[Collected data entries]
========

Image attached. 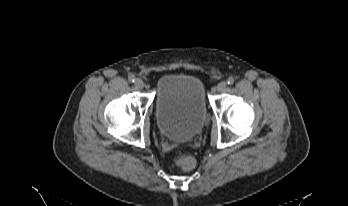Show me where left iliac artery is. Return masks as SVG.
<instances>
[{
  "mask_svg": "<svg viewBox=\"0 0 348 206\" xmlns=\"http://www.w3.org/2000/svg\"><path fill=\"white\" fill-rule=\"evenodd\" d=\"M233 83H234V78H233V77H229V78L227 79V84H228V85H233Z\"/></svg>",
  "mask_w": 348,
  "mask_h": 206,
  "instance_id": "1",
  "label": "left iliac artery"
}]
</instances>
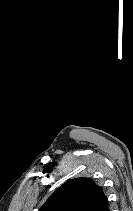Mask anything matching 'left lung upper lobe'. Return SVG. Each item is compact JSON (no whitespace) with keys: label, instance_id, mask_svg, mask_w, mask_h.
Listing matches in <instances>:
<instances>
[{"label":"left lung upper lobe","instance_id":"left-lung-upper-lobe-1","mask_svg":"<svg viewBox=\"0 0 133 211\" xmlns=\"http://www.w3.org/2000/svg\"><path fill=\"white\" fill-rule=\"evenodd\" d=\"M107 201L102 188L88 178H75L59 187L39 211H96Z\"/></svg>","mask_w":133,"mask_h":211}]
</instances>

========

◆ ASSIGNMENT
Give back exactly, and only, the lines from the one holding "Mask anything matching" through the last line of the entries, with every picture omitted.

◆ REPLY TO THE EXERCISE
Mask anything matching 'left lung upper lobe'. Return SVG. Each item is compact JSON (no whitespace) with keys: label, instance_id, mask_svg, mask_w, mask_h.
Listing matches in <instances>:
<instances>
[{"label":"left lung upper lobe","instance_id":"left-lung-upper-lobe-1","mask_svg":"<svg viewBox=\"0 0 133 211\" xmlns=\"http://www.w3.org/2000/svg\"><path fill=\"white\" fill-rule=\"evenodd\" d=\"M107 201L102 188L88 178H75L59 187L39 211H96Z\"/></svg>","mask_w":133,"mask_h":211}]
</instances>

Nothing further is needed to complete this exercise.